[[ RECORD SET open ]]

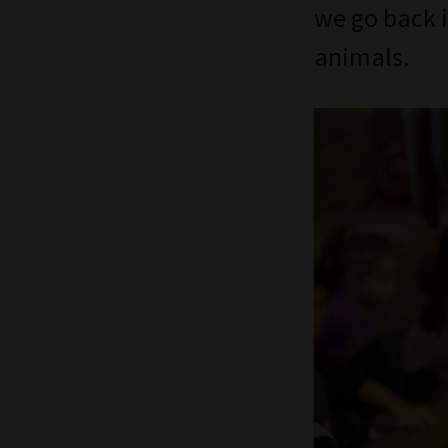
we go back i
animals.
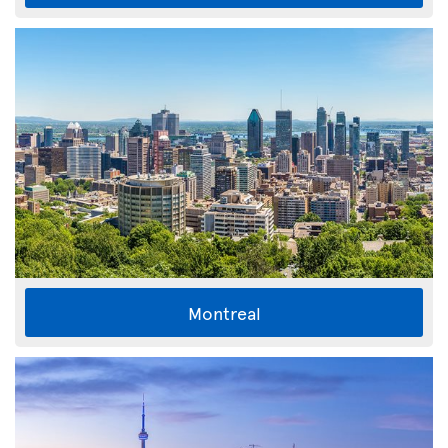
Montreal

[[ RECORD SET closed ]]
[[ RECORD SET open ]]

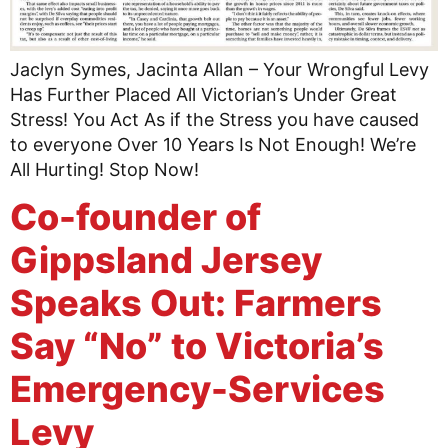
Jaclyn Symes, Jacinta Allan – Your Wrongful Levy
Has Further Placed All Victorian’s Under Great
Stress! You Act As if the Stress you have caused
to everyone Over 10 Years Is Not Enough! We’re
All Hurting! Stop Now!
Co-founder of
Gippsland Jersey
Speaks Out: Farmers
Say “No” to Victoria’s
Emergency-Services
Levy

[[ RECORD SET closed ]]

## ACTIVITY
Only the number is wanted: how many lines in the data include the string "Levy"?

## FINISHED TASK
2